Aim of the task:
Set down each line from the start of the material exactly, please, up to and including the one that contains "services d'".

Input:
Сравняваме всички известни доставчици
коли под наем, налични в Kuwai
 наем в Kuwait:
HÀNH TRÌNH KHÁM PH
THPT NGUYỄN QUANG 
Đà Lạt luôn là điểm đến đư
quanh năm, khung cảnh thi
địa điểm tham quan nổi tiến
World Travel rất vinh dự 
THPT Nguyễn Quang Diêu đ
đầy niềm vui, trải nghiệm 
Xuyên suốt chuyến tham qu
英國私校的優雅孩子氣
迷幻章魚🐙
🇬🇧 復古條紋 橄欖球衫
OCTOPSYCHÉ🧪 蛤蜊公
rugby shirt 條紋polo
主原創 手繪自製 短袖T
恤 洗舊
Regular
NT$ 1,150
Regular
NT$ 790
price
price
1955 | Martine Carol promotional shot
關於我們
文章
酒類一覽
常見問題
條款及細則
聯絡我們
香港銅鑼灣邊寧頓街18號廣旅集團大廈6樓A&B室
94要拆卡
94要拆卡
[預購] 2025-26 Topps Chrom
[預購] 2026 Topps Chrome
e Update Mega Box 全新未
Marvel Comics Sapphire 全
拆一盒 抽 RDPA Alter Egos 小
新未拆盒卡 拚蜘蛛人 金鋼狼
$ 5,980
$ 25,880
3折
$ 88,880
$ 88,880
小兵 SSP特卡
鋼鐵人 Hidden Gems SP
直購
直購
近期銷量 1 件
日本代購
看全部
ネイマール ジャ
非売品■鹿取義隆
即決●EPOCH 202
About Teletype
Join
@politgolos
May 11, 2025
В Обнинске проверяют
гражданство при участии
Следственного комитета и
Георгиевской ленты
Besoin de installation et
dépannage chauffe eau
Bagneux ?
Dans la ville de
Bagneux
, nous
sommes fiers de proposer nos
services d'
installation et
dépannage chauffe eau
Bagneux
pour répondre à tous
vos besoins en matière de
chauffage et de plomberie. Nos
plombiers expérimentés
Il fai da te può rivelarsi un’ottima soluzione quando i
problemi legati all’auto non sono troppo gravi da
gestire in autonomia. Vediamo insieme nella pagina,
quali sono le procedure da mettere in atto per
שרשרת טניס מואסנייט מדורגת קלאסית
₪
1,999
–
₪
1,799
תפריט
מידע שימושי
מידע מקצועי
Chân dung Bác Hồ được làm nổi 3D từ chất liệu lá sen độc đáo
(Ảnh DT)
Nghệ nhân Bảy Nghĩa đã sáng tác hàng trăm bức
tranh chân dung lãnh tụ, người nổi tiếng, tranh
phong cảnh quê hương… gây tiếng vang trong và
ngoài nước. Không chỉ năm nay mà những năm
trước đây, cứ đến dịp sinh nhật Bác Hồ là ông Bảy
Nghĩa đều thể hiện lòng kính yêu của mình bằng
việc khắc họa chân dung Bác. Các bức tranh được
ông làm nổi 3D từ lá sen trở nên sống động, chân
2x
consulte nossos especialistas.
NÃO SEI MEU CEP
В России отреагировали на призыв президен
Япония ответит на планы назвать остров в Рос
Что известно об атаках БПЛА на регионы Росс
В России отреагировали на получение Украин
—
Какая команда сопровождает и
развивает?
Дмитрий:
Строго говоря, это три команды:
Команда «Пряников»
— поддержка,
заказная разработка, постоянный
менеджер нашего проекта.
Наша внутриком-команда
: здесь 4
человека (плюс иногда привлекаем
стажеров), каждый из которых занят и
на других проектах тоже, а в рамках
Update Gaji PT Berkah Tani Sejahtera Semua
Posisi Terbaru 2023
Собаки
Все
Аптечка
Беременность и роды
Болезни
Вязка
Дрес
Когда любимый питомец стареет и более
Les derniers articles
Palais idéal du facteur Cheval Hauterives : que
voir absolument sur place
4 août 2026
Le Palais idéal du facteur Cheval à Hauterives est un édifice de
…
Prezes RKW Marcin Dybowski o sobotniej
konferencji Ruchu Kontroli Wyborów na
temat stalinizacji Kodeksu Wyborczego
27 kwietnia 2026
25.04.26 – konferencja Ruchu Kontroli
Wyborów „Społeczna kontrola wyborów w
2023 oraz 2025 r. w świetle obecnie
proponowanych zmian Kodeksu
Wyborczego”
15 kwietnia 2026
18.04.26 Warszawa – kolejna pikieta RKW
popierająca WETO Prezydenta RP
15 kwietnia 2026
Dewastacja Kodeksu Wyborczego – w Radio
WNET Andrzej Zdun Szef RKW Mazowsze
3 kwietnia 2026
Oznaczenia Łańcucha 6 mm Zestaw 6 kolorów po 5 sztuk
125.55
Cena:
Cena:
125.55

Result for this exercise:
Сравняваме всички известни доставчици
коли под наем, налични в Kuwai
 наем в Kuwait:
HÀNH TRÌNH KHÁM PH
THPT NGUYỄN QUANG 
Đà Lạt luôn là điểm đến đư
quanh năm, khung cảnh thi
địa điểm tham quan nổi tiến
World Travel rất vinh dự 
THPT Nguyễn Quang Diêu đ
đầy niềm vui, trải nghiệm 
Xuyên suốt chuyến tham qu
英國私校的優雅孩子氣
迷幻章魚🐙
🇬🇧 復古條紋 橄欖球衫
OCTOPSYCHÉ🧪 蛤蜊公
rugby shirt 條紋polo
主原創 手繪自製 短袖T
恤 洗舊
Regular
NT$ 1,150
Regular
NT$ 790
price
price
1955 | Martine Carol promotional shot
關於我們
文章
酒類一覽
常見問題
條款及細則
聯絡我們
香港銅鑼灣邊寧頓街18號廣旅集團大廈6樓A&B室
94要拆卡
94要拆卡
[預購] 2025-26 Topps Chrom
[預購] 2026 Topps Chrome
e Update Mega Box 全新未
Marvel Comics Sapphire 全
拆一盒 抽 RDPA Alter Egos 小
新未拆盒卡 拚蜘蛛人 金鋼狼
$ 5,980
$ 25,880
3折
$ 88,880
$ 88,880
小兵 SSP特卡
鋼鐵人 Hidden Gems SP
直購
直購
近期銷量 1 件
日本代購
看全部
ネイマール ジャ
非売品■鹿取義隆
即決●EPOCH 202
About Teletype
Join
@politgolos
May 11, 2025
В Обнинске проверяют
гражданство при участии
Следственного комитета и
Георгиевской ленты
Besoin de installation et
dépannage chauffe eau
Bagneux ?
Dans la ville de
Bagneux
, nous
sommes fiers de proposer nos
services d'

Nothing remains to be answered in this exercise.